Disability Discrimination Act
The Disability Discrimination Act 1995 came into effect on 2nd December 1996 to prevent discrimination against disabled people.
This Appendix is intended to provide a brief overview of the Act, not a comprehensive or detailed account of its statutory provisions.
These notes are not a substitute for obtaining legal advice and no one should rely upon the information that they contain. The author and publishers accept no liability in relation thereto.
The first two stages of the Act came into force on 2 December 1996 and 1 October 1999 and focus primarily on the availability and quality of the service provided to disabled people. In 2004, additional duties will be placed on service providers regarding physical features that discriminate against disabled people. A supporting Code came into effect in May 2002.
In practice, the provisions of the Act are consistent with Scottish Natural Heritage's policy of promoting 'access for all', under which access to the countryside should be barrier free and, where a structure is necessary, the least restrictive option should be adopted.

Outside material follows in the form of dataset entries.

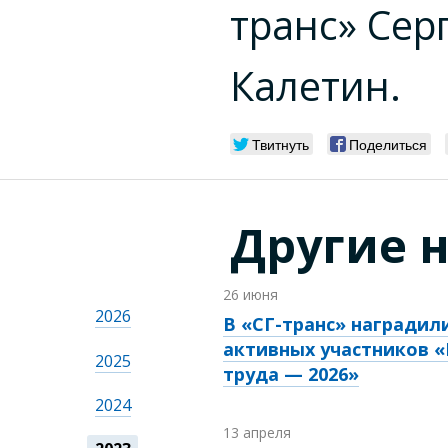
транс» Сер
Калетин.
Твитнуть
Поделиться
Другие 
26 июня
2026
В «СГ-транс» наградил
активных участников 
2025
труда — 2026»
2024
13 апреля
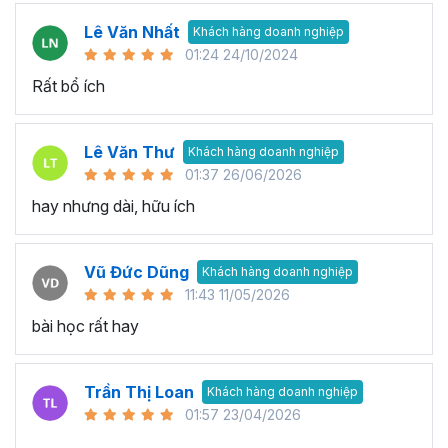
Lê Văn Nhất
Khách hàng doanh nghiệp
01:24 24/10/2024
Rất bổ ích
Lê Văn Thư
Khách hàng doanh nghiệp
01:37 26/06/2026
hay nhưng dài, hữu ích
Vũ Đức Dũng
Khách hàng doanh nghiệp
11:43 11/05/2026
bài học rất hay
Trần Thị Loan
Khách hàng doanh nghiệp
01:57 23/04/2026
..............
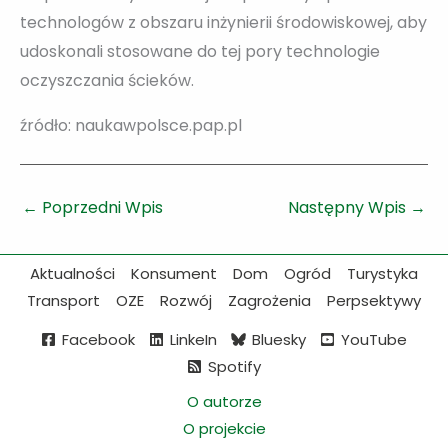
technologów z obszaru inżynierii środowiskowej, aby
udoskonali stosowane do tej pory technologie
oczyszczania ścieków.
źródło: naukawpolsce.pap.pl
←
Poprzedni Wpis
Następny Wpis
→
Aktualności
Konsument
Dom
Ogród
Turystyka
Transport
OZE
Rozwój
Zagrożenia
Perpsektywy
Facebook
LinkeIn
Bluesky
YouTube
Spotify
O autorze
O projekcie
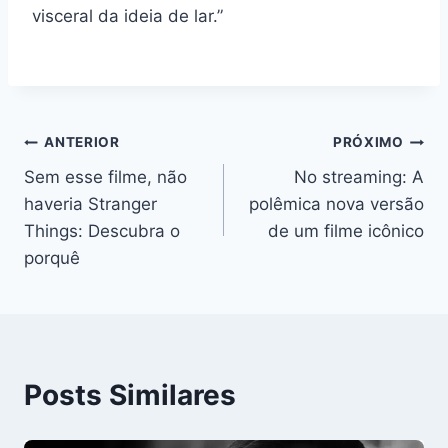
visceral da ideia de lar.”
Navegação
ANTERIOR
PRÓXIMO
Sem esse filme, não
No streaming: A
de
haveria Stranger
polêmica nova versão
Post
Things: Descubra o
de um filme icônico
porquê
Posts Similares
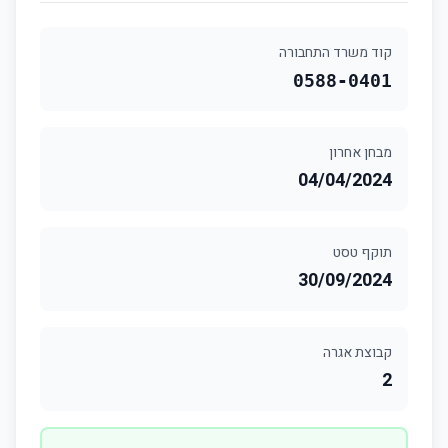
קוד משרד התחבורה
0588-0401
מבחן אחרון
04/04/2024
תוקף טסט
30/09/2024
קבוצת אגרה
2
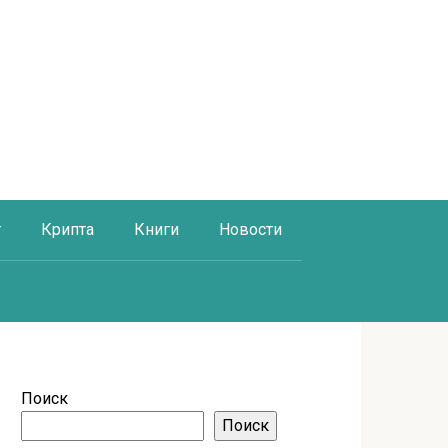
г
Крипта
Книги
Новости
Поиск
Поиск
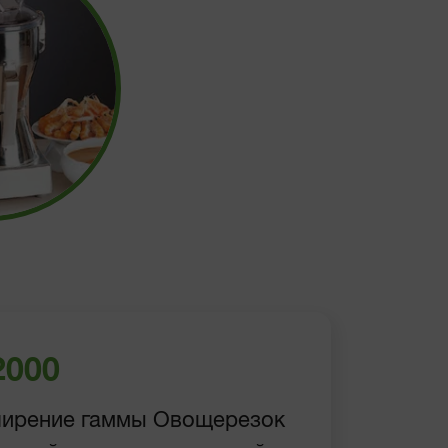
2000
ширение гаммы Овощерезок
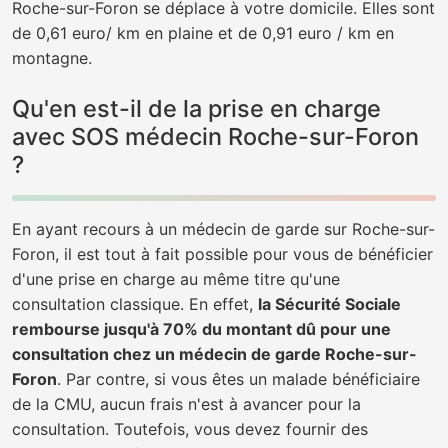
Roche-sur-Foron se déplace à votre domicile. Elles sont
de 0,61 euro/ km en plaine et de 0,91 euro / km en
montagne.
Qu'en est-il de la prise en charge
avec SOS médecin Roche-sur-Foron
?
En ayant recours à un médecin de garde sur Roche-sur-
Foron, il est tout à fait possible pour vous de bénéficier
d'une prise en charge au même titre qu'une
consultation classique. En effet,
la Sécurité Sociale
rembourse jusqu'à 70% du montant dû pour une
consultation chez un médecin de garde Roche-sur-
Foron
. Par contre, si vous êtes un malade bénéficiaire
de la CMU, aucun frais n'est à avancer pour la
consultation. Toutefois, vous devez fournir des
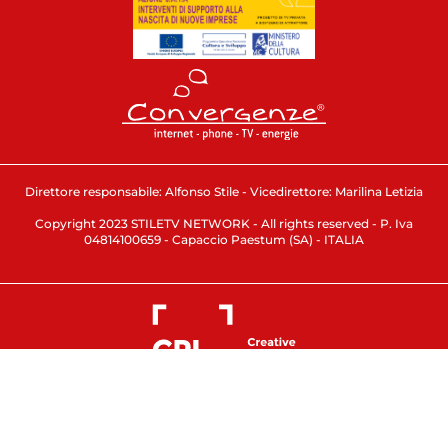
Direttore responsabile: Alfonso Stile - Vicedirettore: Marilina Letizia
Copyright 2023 STILETV NETWORK - All rights reserved - P. Iva
04814100659 - Capaccio Paestum (SA) - ITALIA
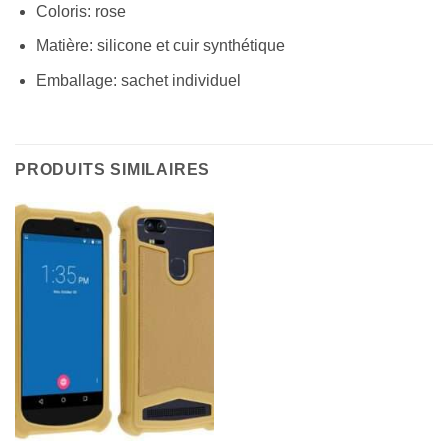
Coloris: rose
Matière: silicone et cuir synthétique
Emballage: sachet individuel
PRODUITS SIMILAIRES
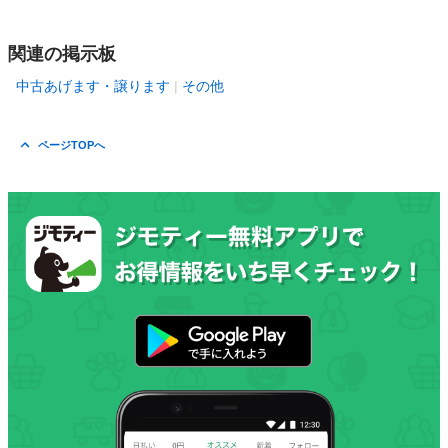
関連の掲示板
中古あげます・譲ります
その他
ページTOPへ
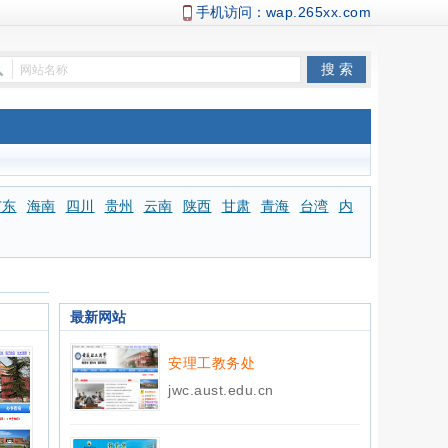
手机访问：
wap.265xx.com
广东
海南
四川
贵州
云南
陕西
甘肃
青海
台湾
内
最新网站
安理工教务处
jwc.aust.edu.cn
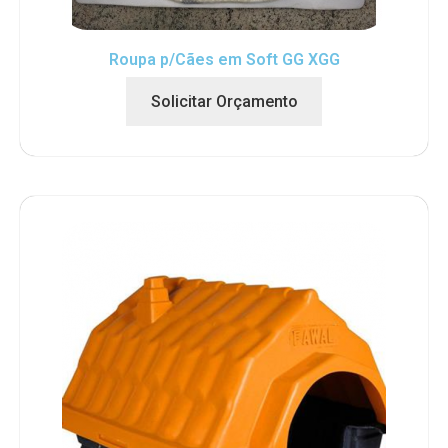
Roupa p/Cães em Soft GG XGG
Solicitar Orçamento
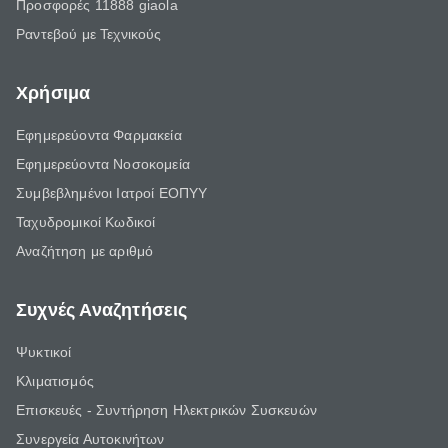
Προσφορές 11888 giaola
Ραντεβού με Τεχνικούς
Χρήσιμα
Εφημερεύοντα Φαρμακεία
Εφημερεύοντα Νοσοκομεία
Συμβεβλημένοι Ιατροί ΕΟΠΥΥ
Ταχυδρομικοί Κωδικοί
Αναζήτηση με αριθμό
Συχνές Αναζητήσεις
Ψυκτικοί
Κλιματισμός
Επισκευές - Συντήρηση Ηλεκτρικών Συσκευών
Συνεργεία Αυτοκινήτων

Persons Covered by the Act
Under the Act, a disabled person is an adult or child who has, or has had in the past, a physical or mental impairment which has a substantial and long term (i.e at least 12 months) adverse effect on their ability to carry out normal day to day activities. This includes people with physical and sensory disabilities, learning difficulties and mental illness.
Responsibilities of Service Providers
The Act makes it unlawful for service providers to treat disabled people less favourably than they would treat other people, for a reason related to their disability, when offering or providing goods, services and facilities.
It states that discrimination occurs when a service provider:
- treats a disabled person less favourably than it treats other people and cannot show that the treatment is justified;
- fails to comply with the duty to make reasonable adjustments in relation to the disabled person and cannot show that the failure is justified.
Less Favourable Treatment of Disabled People
A service provider should not be looking for reasons or excuses to discriminate against disabled people. However, there are limited circumstances under the Act which permit a service provider to justify the less favourable treatment of disabled people:
- a service provider can justify refusing to provide, or deliberately not providing, a service to a disabled person if this would mean that the service could no longer be provided to other members of the public;
- a service provider can justify an inferior service if this is necessary to be able to provide the service to the disabled person or other members of the public;
- a service provider is not required to do anything that would endanger either the disabled person or other people;
- a service provider can charge a disabled person more for a service where the service is individually tailored to the requirements of the disabled person and the charge reflects the additional costs of meeting the disabled persons specification;
- a service provider is not required to contract with a disabled person who is incapable of entering into a legally enforceable agreement or of giving informed consent when a disabled person is unable to understand a contract;
- a service provider is not required to take steps that would fundamentally alter the nature of its service.
In all cases, the service provider's action must be justified. If a disabled person can show that he or she has been treated less favourably than others for a reason related to their disability, it is for the service provider to show that the action taken was justified.
Implementation of The Act
The provisions of the Act are being introduced in stages.
From 2 December 1996 , service providers cannot:
- refuse service to disabled people;
- offer a disabled person a worse service;
- offer service on worse terms for a reason related to a person's disability.
- From 1 October 1999 , service providers have a duty to:
- make reasonable adjustments to policies, procedures or practices which exclude disabled people;
- provide auxiliary aids and services to enable or make it easier for disabled people to use a service;
- where a physical feature is a barrier to a service, find a reasonable alternative method of delivering the service.
From 2004, where a physical feature makes it impossible or unreasonably difficult for a disabled person to make use of a service, service providers have to take reasonable steps to remove, alter or avoid it if the service cannot be provided by a reasonable alternative method.
Implications of the Act for Access in the Countryside
Under the Act the provision of public services includes all goods or facilities. All countryside services are therefore covered, including walks programmes, events, information, interpretation, and paths and trails.With regard to the accessibility of paths in the countryside to disabled people, the provisions of the Act have the following implications:
- as from 1 October 1999, but prior to 2004, where a structure on a path is a barrier to access by disabled people, service providers have a duty to find a reasonable alternative method of providing access;
- as from 2004, where a structure on a path makes it impossible or unreasonably difficult for a disabled person to gain access, service providers have a duty to take reasonable steps to remove, alter or avoid it, if access cannot be provided by a reasonable alternative method.
The government has indicated that the staged introduction of these sections of the Act should not deter service providers from taking the requirements of the 2004 provisions into account at an earlier stage. It is suggested that such an approach may actually be more effective and economical.